Exercise data:

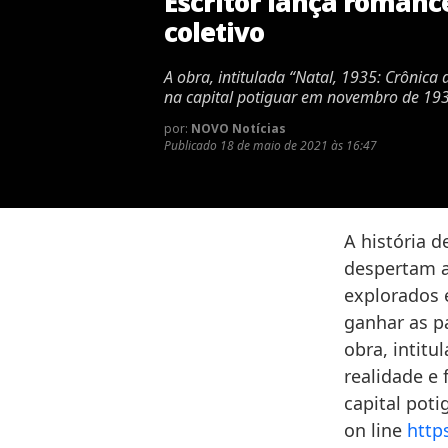
Escritor lança romanc
coletivo
A obra, intitulada “Natal, 1935: Crônica
na capital potiguar em novembro de 19
por:
NOVO Notícias
Publicado
18 de maio de 2021 às 16:47
A história d
despertam a
explorados 
ganhar as p
obra, intitu
realidade e 
capital pot
on line
http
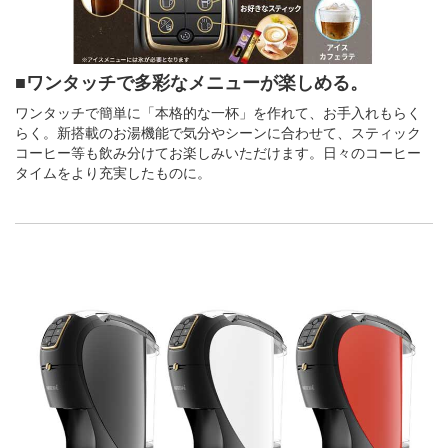
■ワンタッチで多彩なメニューが楽しめる。
ワンタッチで簡単に「本格的な一杯」を作れて、お手入れもらく
らく。新搭載のお湯機能で気分やシーンに合わせて、スティック
コーヒー等も飲み分けてお楽しみいただけます。日々のコーヒー
タイムをより充実したものに。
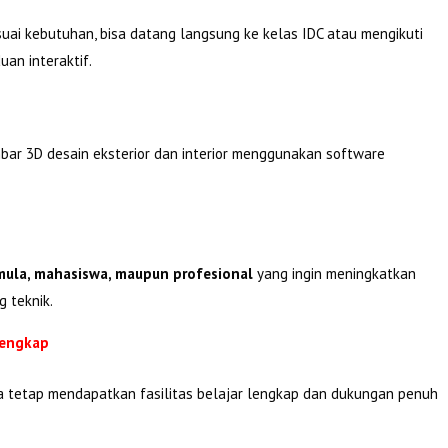
suai kebutuhan, bisa datang langsung ke kelas IDC atau mengikuti
an interaktif.
bar 3D desain eksterior dan interior menggunakan software
ula, mahasiswa, maupun profesional
yang ingin meningkatkan
g teknik.
Lengkap
ta tetap mendapatkan fasilitas belajar lengkap dan dukungan penuh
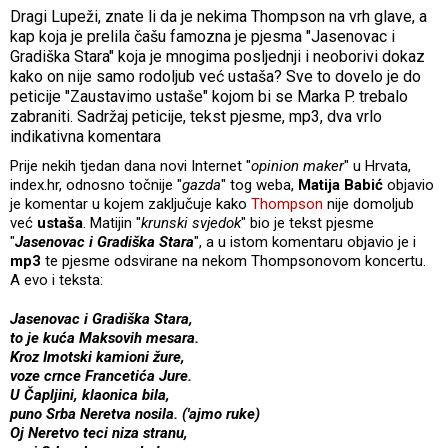
Dragi Lupeži, znate li da je nekima Thompson na vrh glave, a
kap koja je prelila čašu famozna je pjesma "Jasenovac i
Gradiška Stara" koja je mnogima posljednji i neoborivi dokaz
kako on nije samo rodoljub već ustaša? Sve to dovelo je do
peticije "Zaustavimo ustaše" kojom bi se Marka P. trebalo
zabraniti. Sadržaj peticije, tekst pjesme, mp3, dva vrlo
indikativna komentara
Prije nekih tjedan dana novi Internet "
opinion maker
" u Hrvata,
index.hr, odnosno točnije "
gazda
" tog weba,
Matija Babić
objavio
je komentar u kojem zaključuje kako
Thompson
nije domoljub
već
ustaša
. Matijin "
krunski svjedok
" bio je tekst pjesme
"
Jasenovac i Gradiška Stara
", a u istom komentaru objavio je i
mp3
te pjesme odsvirane na nekom Thompsonovom koncertu.
A evo i teksta:
Jasenovac i Gradiška Stara,
to je kuća Maksovih mesara.
Kroz Imotski kamioni žure,
voze crnce Francetića Jure.
U Čapljini, klaonica bila,
puno Srba Neretva nosila. ('ajmo ruke)
Oj Neretvo teci niza stranu,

The problem: Restate all entries exactly; pictures stay out.

Exercise result:
Escritor lança romanc
coletivo
A obra, intitulada “Natal, 1935: Crônica
na capital potiguar em novembro de 19
por:
NOVO Notícias
Publicado
18 de maio de 2021 às 16:47
A história d
despertam a
explorados 
ganhar as p
obra, intitu
realidade e 
capital pot
on line
http
■ワンタッチで多彩なメニューが楽しめる。
ワンタッチで簡単に「本格的な一杯」を作れて、お手入れもらく
らく。新搭載のお湯機能で気分やシーンに合わせて、スティック
コーヒー等も飲み分けてお楽しみいただけます。日々のコーヒー
タイムをより充実したものに。
suai kebutuhan, bisa datang langsung ke kelas IDC atau mengikuti
an interaktif.
bar 3D desain eksterior dan interior menggunakan software
ula, mahasiswa, maupun profesional
yang ingin meningkatkan
g teknik.
Lengkap
ta tetap mendapatkan fasilitas belajar lengkap dan dukungan penuh
Dragi Lupeži, znate li da je nekima Thompson na vrh glave, a
kap koja je prelila čašu famozna je pjesma "Jasenovac i
Gradiška Stara" koja je mnogima posljednji i neoborivi dokaz
kako on nije samo rodoljub već ustaša? Sve to dovelo je do
peticije "Zaustavimo ustaše" kojom bi se Marka P. trebalo
zabraniti. Sadržaj peticije, tekst pjesme, mp3, dva vrlo
indikativna komentara
Prije nekih tjedan dana novi Internet "
opinion maker
" u Hrvata,
index.hr, odnosno točnije "
gazda
" tog weba,
Matija Babić
objavio
je komentar u kojem zaključuje kako
Thompson
nije domoljub
već
ustaša
. Matijin "
krunski svjedok
" bio je tekst pjesme
"
Jasenovac i Gradiška Stara
", a u istom komentaru objavio je i
mp3
te pjesme odsvirane na nekom Thompsonovom koncertu.
A evo i teksta:
Jasenovac i Gradiška Stara,
to je kuća Maksovih mesara.
Kroz Imotski kamioni žure,
voze crnce Francetića Jure.
U Čapljini, klaonica bila,
puno Srba Neretva nosila. ('ajmo ruke)
Oj Neretvo teci niza stranu,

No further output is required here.